● Records provided:
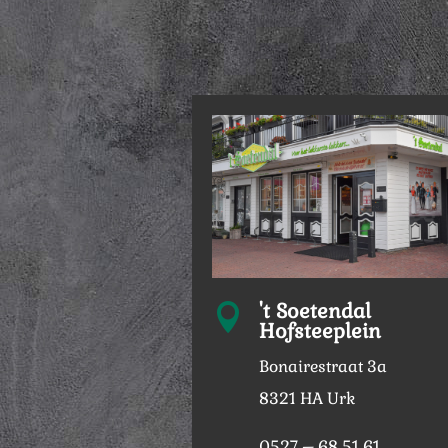
't Soetendal

Hofsteeplein
Bonairestraat 3a
8321 HA Urk
0527 – 68 51 61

● Problem description:
Once you reach the line containing "Hofsteeplein", transcribe it and each line after it through the end of the material, exactly and with nothing added.

● Reply to the exercise:
Hofsteeplein
Bonairestraat 3a
8321 HA Urk
0527 – 68 51 61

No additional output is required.